Problem statement:
Report the number of lines below in which the word "долу" occurs. Nothing else is needed.

Exercise material:

# # #

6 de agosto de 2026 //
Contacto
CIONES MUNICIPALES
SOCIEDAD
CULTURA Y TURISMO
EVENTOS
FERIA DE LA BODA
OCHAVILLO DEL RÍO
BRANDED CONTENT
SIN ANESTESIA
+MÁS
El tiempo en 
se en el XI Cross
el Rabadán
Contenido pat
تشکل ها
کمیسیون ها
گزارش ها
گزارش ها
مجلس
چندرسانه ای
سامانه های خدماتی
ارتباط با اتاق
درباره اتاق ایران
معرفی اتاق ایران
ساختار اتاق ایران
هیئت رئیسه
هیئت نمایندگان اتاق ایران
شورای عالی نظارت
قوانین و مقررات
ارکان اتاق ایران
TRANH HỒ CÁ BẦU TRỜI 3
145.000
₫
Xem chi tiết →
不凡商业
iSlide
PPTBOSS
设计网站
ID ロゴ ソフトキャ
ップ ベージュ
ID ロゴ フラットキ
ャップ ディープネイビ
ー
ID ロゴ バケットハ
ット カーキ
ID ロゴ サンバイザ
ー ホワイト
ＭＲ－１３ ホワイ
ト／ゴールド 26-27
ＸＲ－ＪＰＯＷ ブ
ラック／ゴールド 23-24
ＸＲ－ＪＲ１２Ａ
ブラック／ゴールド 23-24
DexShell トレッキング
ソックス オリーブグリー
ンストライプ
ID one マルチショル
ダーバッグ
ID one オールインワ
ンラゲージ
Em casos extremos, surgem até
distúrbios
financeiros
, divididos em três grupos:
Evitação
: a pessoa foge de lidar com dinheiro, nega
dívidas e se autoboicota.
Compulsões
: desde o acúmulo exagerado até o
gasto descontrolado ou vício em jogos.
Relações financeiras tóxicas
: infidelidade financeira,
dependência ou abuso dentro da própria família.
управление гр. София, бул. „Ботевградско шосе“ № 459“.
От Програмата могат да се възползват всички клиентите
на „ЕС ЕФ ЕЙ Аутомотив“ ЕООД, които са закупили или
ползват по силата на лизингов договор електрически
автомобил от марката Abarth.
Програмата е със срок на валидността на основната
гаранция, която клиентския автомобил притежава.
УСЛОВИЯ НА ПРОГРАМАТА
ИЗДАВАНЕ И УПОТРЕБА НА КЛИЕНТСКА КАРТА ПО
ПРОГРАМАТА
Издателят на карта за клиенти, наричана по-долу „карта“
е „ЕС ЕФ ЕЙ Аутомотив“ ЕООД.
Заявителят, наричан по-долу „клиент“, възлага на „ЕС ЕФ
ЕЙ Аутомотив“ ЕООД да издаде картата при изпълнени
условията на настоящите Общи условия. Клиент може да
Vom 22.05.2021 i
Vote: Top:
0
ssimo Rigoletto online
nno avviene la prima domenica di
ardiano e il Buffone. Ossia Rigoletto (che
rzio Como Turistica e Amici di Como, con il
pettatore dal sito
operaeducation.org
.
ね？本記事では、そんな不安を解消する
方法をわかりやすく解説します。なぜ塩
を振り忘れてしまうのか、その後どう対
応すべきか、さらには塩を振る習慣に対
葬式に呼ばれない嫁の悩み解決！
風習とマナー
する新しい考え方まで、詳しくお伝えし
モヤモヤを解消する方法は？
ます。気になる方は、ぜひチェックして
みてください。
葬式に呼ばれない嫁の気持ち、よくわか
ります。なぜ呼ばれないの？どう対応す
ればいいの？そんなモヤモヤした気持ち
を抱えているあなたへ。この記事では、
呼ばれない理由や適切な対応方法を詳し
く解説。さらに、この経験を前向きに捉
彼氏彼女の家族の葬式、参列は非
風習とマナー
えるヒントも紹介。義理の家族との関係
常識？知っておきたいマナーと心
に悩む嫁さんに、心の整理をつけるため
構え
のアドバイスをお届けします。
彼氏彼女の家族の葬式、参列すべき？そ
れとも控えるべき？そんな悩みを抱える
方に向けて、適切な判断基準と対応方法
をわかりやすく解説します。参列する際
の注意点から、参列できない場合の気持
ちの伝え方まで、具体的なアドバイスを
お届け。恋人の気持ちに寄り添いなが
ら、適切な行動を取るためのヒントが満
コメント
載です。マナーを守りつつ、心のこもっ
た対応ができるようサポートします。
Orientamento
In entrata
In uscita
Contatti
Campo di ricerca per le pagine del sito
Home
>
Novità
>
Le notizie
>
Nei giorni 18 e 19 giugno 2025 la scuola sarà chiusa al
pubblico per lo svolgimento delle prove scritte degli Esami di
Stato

# # #

Written solution:
2